» **What to produce**
The word "meet" may appear in some lines of the data; copy every such line.

[Collected data]
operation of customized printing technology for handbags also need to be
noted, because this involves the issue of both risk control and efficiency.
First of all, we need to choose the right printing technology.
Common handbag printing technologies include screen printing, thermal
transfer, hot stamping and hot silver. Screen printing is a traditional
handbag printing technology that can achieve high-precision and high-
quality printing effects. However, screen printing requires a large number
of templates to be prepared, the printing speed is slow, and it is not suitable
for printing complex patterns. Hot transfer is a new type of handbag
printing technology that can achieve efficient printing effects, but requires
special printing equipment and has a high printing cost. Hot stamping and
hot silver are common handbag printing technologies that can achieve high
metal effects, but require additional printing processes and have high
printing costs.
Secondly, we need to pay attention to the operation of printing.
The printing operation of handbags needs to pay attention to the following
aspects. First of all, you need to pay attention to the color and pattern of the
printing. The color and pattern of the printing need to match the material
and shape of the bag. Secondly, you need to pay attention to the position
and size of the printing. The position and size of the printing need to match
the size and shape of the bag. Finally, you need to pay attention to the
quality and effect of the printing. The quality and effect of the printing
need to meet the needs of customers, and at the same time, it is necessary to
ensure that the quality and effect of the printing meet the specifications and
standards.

» **Response to this task**
need to meet the needs of customers, and at the same time, it is necessary to
ensure that the quality and effect of the printing meet the specifications and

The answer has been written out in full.